Ramsay’s purpose has long been to remind digital humanists that our tools actually enable traditional “interpretations inspired by pattern,” to move “the hermeneutical justification of [text analysis] away from the denotative realm of science and toward the more broadly rhetorical and exegetical practices of the humanities.”

Rhetorical and exegetical — that is to say, digital text analyses enable us to make interpretive arguments. We don’t dig into data merely to recover and display it without sifting it through our interpretive sieve. We need “to recover the rhetorical posture of inventio,” as Ramsay wrote elsewhere, “and to place subjective engagement at the center of digital humanities.”

In the sciences that subjectivity or sifting is sometimes called ‘fudging’ — or certainly, there’s a standard perception that the scientist who filters her data is untrustworthy. But surely (I say this as a non-scientist observer) scientific arguments aren’t passive observations of natural phenomena.

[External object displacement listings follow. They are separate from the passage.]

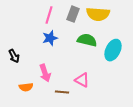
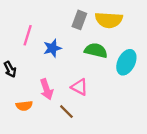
pink line: (49, 15) -> (28, 35), moved
pink triangle: (82, 80) -> (79, 87), moved
brown line: (62, 92) -> (66, 112), turned 40

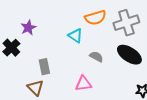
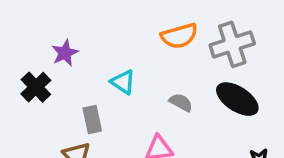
cyan triangle: (75, 36) -> (123, 82), moved

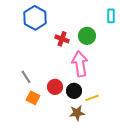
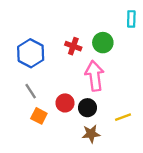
blue hexagon: (35, 18) -> (31, 53), moved
yellow line: (92, 98) -> (123, 117), moved

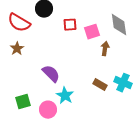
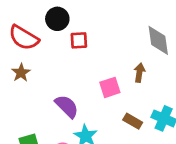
red square: (70, 25) -> (79, 40), moved
pink square: (92, 32) -> (110, 87), moved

Similarly, the humanist reading computer-generated statistics about patterns in the texts s/he studies ought to make judgements about them, to sift and test them further. I would not make an argument that counters the data — but I would ask questions about how it was gathered (tags, processing algorithms); which text(s) and edition(s) it gathered them from; and whether it shows us something that’s both novel and reliable.